Dance for the camera

It seems that Sadler’s Wells are not new in the relationships between dance and photography which they drew, and I so enjoyed, in Undance last week. In fact, the artist Edgar Degas was making just such connections over a century ago between his paintings and sculptures, and the new photographic technology that was emerging at the end of the nineteenth century. I learnt this at the Royal Academy’s brilliant special exhibition Degas and the Ballet: Picturing Movement.

This exhibition was, sadly, very poorly advertised I thought, as all of the publicity material I have seen featured only one of Degas’ well-known pictures of ballet practices, and gave no indication of the ground-breaking relationships which the exhibition has made between his art and contemporary photography. It tells a very convincing story of Degas’ initial hostile reaction to the static requirements of early portrait photography, and then growing interest in the possibilities created by techniques like photosculpture by Francois Willeme and, indeed, Muybridge’s Human Locomotion series. This is taken on into Degas’ own work with photography, and to looking at how his style of painting and sculpting responded to these experiences. Particularly striking is the reconstruction of Degas’ series of sketches for the sculpture Little Dancer Aged Fourteen, showing how they develop the figure from all sides as Degas’ observed her. If only the sketches had been reproduced to the scale of the statue surrounding it rather than on a small text panel.

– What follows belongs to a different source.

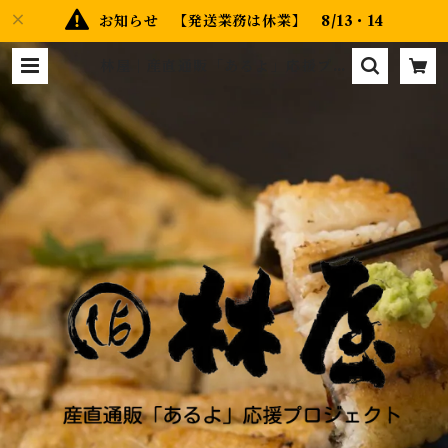
お知らせ 【発送業務は休業】 8/13・14
林屋｜産直通販「あるよ」応援プロ
ジェクト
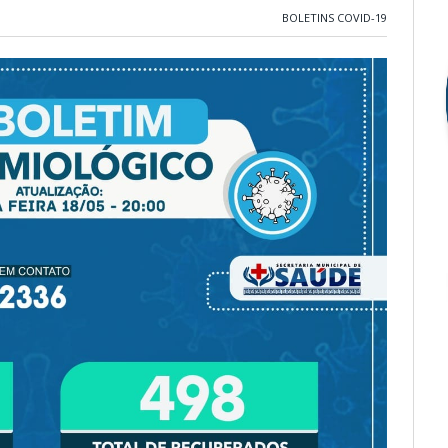
BOLETINS COVID-19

As a proto-historian of science, I was pleased to see the inclusion of actual photographic technology in the show, including a camera which Degas may have used himself, but was disappointed to see little connection made between the cameras and the brilliant films and photographs displayed alongside the paintings. Linking the medium more firmly to the machine and therefore to ways of seeing through it would have added a useful layer to this very effective picturing of movement.